Voters may notice that Culp’s campaign statement is missing from the voter’s guide. His campaign submitted it to the Secretary of State, but was told that the emails were never received.

“What I know is my campaign submitted it and it didn’t go through on the website, and then we tried to confirm that it had been put up there, and my campaign manager had a conversation with [Secretary of State Kim Wyman] last Sunday,” he said. “Then she put out a statement, she told my campaign manager that there was a glitch. And I’m not the only campaign that didn’t get information up, so I’m not sure what went on there, but we’re putting it out … on my Facebook page.”

Culp says he has more than 50,000 followers on his Facebook page.

“We’re over 50,000 people, and it’s because of my message of individual freedom and liberty and getting our government back within the confines of the rule of law, which is the Constitution of the state of Washington,” Culp said. “That’s the rule book for our government, and for 35 years we’d had Democrat control of the state.

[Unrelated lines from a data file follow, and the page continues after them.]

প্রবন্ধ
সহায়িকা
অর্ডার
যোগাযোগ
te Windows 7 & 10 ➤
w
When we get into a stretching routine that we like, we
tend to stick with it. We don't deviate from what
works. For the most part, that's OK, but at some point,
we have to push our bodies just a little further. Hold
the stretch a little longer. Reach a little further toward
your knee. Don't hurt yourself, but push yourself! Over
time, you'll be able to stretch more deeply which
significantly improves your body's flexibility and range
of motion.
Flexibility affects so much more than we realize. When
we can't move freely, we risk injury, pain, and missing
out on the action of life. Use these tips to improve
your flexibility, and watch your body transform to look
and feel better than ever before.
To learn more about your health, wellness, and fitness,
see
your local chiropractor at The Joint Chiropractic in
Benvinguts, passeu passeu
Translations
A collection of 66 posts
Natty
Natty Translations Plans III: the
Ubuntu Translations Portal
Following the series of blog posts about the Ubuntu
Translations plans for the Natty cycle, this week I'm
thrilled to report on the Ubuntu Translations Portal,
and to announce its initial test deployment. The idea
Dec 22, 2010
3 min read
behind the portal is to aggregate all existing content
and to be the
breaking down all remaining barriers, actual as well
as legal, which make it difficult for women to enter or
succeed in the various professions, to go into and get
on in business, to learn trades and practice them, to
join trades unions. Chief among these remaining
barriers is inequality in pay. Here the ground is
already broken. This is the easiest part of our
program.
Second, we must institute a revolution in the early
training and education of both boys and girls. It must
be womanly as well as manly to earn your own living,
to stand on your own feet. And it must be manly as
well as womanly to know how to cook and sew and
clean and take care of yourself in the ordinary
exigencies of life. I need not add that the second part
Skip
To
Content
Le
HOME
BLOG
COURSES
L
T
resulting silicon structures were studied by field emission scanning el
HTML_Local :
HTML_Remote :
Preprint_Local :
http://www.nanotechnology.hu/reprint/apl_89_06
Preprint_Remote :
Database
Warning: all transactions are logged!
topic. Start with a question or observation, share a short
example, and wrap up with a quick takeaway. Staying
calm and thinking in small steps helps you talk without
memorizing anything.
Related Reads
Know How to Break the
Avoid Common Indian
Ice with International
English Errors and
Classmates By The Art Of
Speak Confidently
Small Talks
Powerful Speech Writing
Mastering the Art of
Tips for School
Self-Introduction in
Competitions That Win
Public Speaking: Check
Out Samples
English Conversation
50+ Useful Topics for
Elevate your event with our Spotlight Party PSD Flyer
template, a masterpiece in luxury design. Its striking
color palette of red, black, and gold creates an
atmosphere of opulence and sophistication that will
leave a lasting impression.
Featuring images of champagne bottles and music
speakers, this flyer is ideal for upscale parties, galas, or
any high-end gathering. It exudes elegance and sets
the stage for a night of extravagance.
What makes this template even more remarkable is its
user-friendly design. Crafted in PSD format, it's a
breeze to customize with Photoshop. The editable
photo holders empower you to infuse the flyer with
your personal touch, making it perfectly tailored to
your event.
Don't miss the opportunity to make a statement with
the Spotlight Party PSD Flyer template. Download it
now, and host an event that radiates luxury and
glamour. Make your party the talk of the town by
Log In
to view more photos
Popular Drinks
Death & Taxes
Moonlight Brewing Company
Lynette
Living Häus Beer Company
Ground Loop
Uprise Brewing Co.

And they’re not following the rule book.”

Culp’s message as been the same since day one, which he said differs from some of his competitors.

“If you watch … my competitors, they have changed their tune. They have adopted a lot of my talking points and a lot of my positions on the rule of law and the Constitution because that’s the whole thing,” Culp said. “We need to return individual freedom and liberty to this state. And the only way to do that is to get our government to quit acting like a nanny, quit acting like our boss, and realize their role as a public servant, and get them back within the confines of the Constitution and the rule of law in order to allow us to live our lives.”

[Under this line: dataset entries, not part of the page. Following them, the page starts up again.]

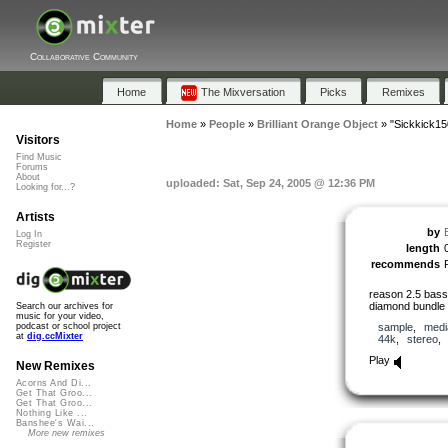
Collaborative Community
Home
The Mixversation
Picks
Remixes
Home
»
People
»
Brilliant Orange Object
»
"Sickkick15
Visitors
Find Music
Forums
About
uploaded: Sat, Sep 24, 2005 @ 12:36 PM
Looking for...?
Artists
by
Log In
Register
length
recommends
reason 2.5 bass
diamond bundle 5
Search our archives for
music for your video,
sample
,
medi
podcast or school project
at
dig.ccMixter
44k
,
stereo
Play
New Remixes
Acorns And Di...
Get That Groo...
Get That Groo...
Nothing Like ...
Banshee's Wai...
More new remixes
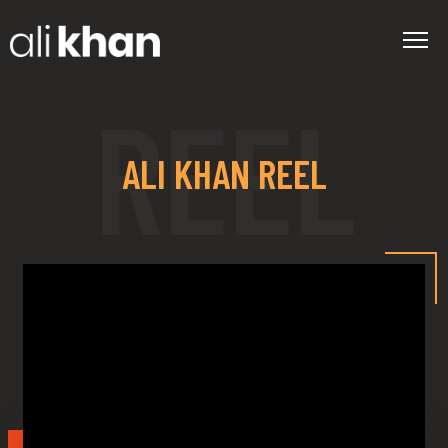
ALI KHAN REEL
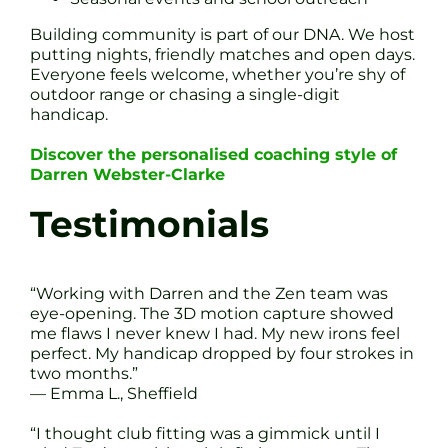
Building community is part of our DNA. We host
putting nights, friendly matches and open days.
Everyone feels welcome, whether you’re shy of
outdoor range or chasing a single-digit
handicap.
Discover the personalised coaching style of
Darren Webster-Clarke
Testimonials
“Working with Darren and the Zen team was
eye-opening. The 3D motion capture showed
me flaws I never knew I had. My new irons feel
perfect. My handicap dropped by four strokes in
two months.”
— Emma L., Sheffield
“I thought club fitting was a gimmick until I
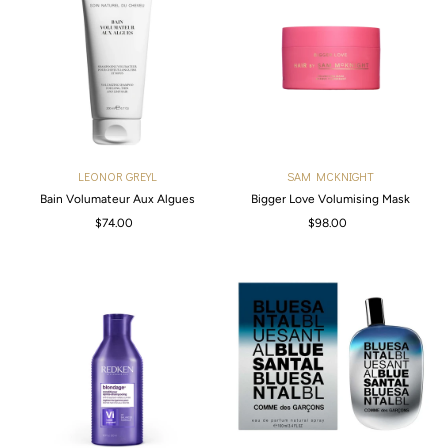
LEONOR GREYL
SAM MCKNIGHT
Bain Volumateur Aux Algues
Bigger Love Volumising Mask
$74.00
Regular
$98.00
Regular
Price
Price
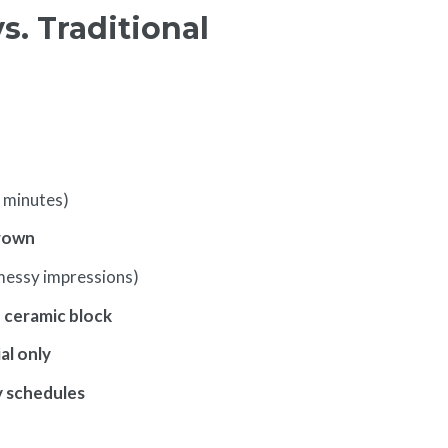
. Traditional
 minutes)
rown
messy impressions)
d ceramic block
al only
y schedules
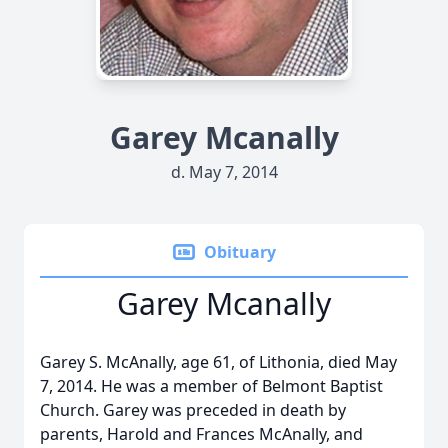
Garey Mcanally
d. May 7, 2014
Obituary
Garey Mcanally
Garey S. McAnally, age 61, of Lithonia, died May
7, 2014. He was a member of Belmont Baptist
Church. Garey was preceded in death by
parents, Harold and Frances McAnally, and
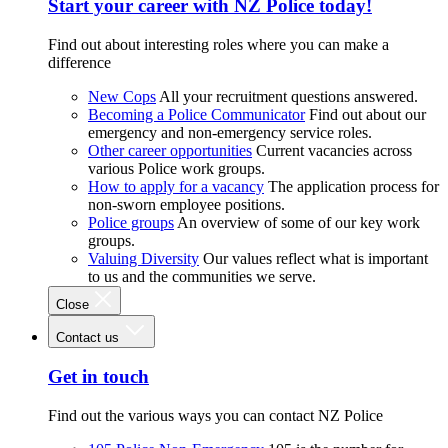
Start your career with NZ Police today!
Find out about interesting roles where you can make a
difference
New Cops
All your recruitment questions answered.
Becoming a Police Communicator
Find out about our
emergency and non-emergency service roles.
Other career opportunities
Current vacancies across
various Police work groups.
How to apply for a vacancy
The application process for
non-sworn employee positions.
Police groups
An overview of some of our key work
groups.
Valuing Diversity
Our values reflect what is important
to us and the communities we serve.
Close
Contact us
Get in touch
Find out the various ways you can contact NZ Police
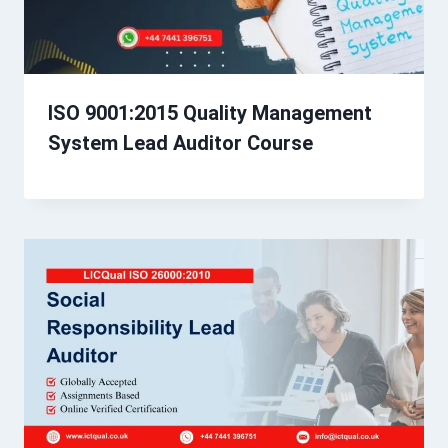
ISO 9001:2015 Quality Management
System Lead Auditor Course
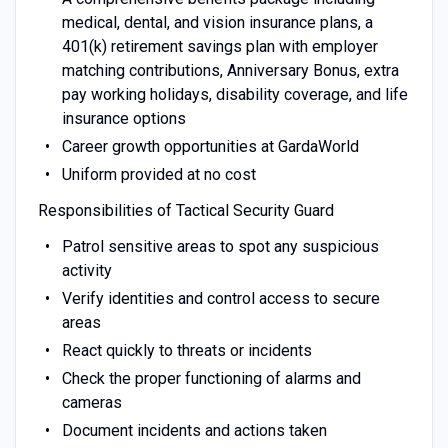
medical, dental, and vision insurance plans, a
401(k) retirement savings plan with employer
matching contributions, Anniversary Bonus, extra
pay working holidays, disability coverage, and life
insurance options
Career growth opportunities at GardaWorld
Uniform provided at no cost
Responsibilities of Tactical Security Guard
Patrol sensitive areas to spot any suspicious
activity
Verify identities and control access to secure
areas
React quickly to threats or incidents
Check the proper functioning of alarms and
cameras
Document incidents and actions taken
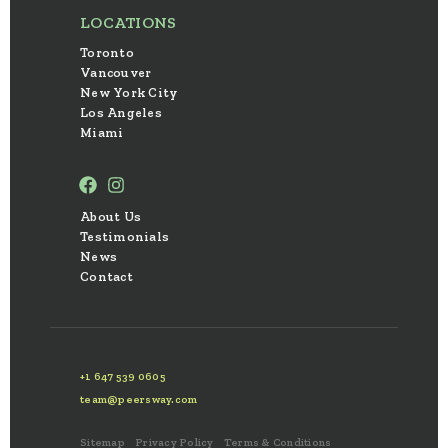
LOCATIONS
Toronto
Vancouver
New York City
Los Angeles
Miami
About Us
Testimonials
News
Contact
+1 647 539 0605
team@peersway.com
Sitemap
Privacy Policy
Terms & Conditions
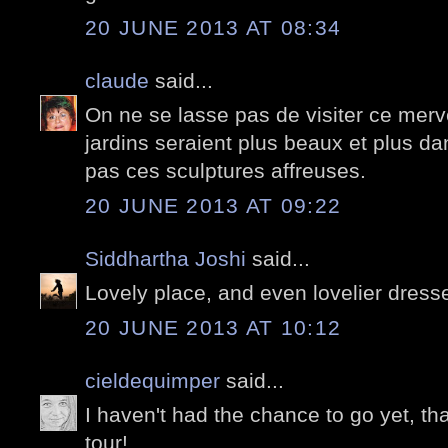
20 JUNE 2013 AT 08:34
claude
said...
On ne se lasse pas de visiter ce merve
jardins seraient plus beaux et plus dan
pas ces sculptures affreuses.
20 JUNE 2013 AT 09:22
Siddhartha Joshi
said...
Lovely place, and even lovelier dresse
20 JUNE 2013 AT 10:12
cieldequimper
said...
I haven't had the chance to go yet, th
tour!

Culp assured that, as governor, he would appoint department heads that share his same mentality and recognize that government works for the citizens. Culp said he would have three rules.

“I’ve got three rules for everything, every bill that comes across my desk,” he said. “And number one, is it constitutional, because the Constitution is the rule book for our government? And number two, will this bill that they’re proposing help the citizens of Washington state? Because that’s the only special interest group I’m working for, is the citizens. And number three, can we afford it without any new taxes? So they’re either going to get on board or we’re going to have quite a few bills vetoed, which is fine.”

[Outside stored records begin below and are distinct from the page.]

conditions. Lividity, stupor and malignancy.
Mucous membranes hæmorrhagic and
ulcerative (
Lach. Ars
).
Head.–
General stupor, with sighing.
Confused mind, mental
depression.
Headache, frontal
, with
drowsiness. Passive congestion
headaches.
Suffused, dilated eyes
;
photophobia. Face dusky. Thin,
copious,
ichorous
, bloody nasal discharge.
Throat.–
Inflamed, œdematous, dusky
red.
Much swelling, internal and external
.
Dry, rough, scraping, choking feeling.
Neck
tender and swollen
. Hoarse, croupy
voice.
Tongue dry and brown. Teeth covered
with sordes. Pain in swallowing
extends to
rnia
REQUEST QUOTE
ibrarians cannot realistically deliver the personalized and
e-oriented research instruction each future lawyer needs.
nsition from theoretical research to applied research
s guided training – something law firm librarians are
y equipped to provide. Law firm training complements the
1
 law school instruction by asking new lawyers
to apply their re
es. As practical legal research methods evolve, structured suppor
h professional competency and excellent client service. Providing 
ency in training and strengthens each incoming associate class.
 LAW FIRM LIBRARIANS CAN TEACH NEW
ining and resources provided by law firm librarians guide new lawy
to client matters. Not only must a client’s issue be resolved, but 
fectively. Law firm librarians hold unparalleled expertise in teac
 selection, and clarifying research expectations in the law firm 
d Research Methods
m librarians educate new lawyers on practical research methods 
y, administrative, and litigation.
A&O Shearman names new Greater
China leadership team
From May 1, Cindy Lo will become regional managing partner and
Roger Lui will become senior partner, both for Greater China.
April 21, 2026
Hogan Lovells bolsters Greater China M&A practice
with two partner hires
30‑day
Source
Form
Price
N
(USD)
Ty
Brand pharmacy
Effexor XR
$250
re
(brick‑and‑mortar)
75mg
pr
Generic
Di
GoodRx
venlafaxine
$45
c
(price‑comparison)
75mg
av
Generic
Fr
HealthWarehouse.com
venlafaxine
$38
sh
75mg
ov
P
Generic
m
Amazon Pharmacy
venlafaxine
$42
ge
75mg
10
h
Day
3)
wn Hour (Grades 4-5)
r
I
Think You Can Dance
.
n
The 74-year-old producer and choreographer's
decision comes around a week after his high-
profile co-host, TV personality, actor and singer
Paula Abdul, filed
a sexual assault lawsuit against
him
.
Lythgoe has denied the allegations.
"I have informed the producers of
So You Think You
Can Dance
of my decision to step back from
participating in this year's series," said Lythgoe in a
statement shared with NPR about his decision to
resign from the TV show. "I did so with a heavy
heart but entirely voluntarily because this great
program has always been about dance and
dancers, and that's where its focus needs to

His top three goals as governor include eliminating the “excessive regulations that are strangling our businesses” as part of the Washington Administrative Code. As mentioned earlier, he also wants to appoint leaders who understand the servant role of government.

“So those are two huge things, and I’m going to be sending a letter to places like King County and Seattle to give them 60 to 90 days to get the criminals and the lawlessness under control in their cities, or the full force of the state of Washington will have to come in and do it for them, just like the governor of Texas did with Austin and they cleaned it up,” he said. “And I’ve got solutions for all of these things listed on my website.”

Culp is committed to applying the rule of law if he were to be elected governor.

“I talk about when the rule of law is followed and our government works within the confines of the rule book, which is the Constitution, it doesn’t matter what color of skin you have,” he said. “It doesn’t matter your income, your sex, your orientation, it doesn’t matter anything. Everyone is protected equally under the law when it is applied. … I will be that governor that applies the Constitution, the rule of law and keeps our government within its confines. And so everyone is treated equally.”

“That’s what this country was founded on. That’s what Washington state was founded,” he added. “Article one, section seven, says that no citizens shall be disturbed of their private affairs. And article one, section one, says that the power is inherent in the people and government is there to protect citizens’ rights. It’s a beautiful document. We just need people in government office to follow it. And I will.”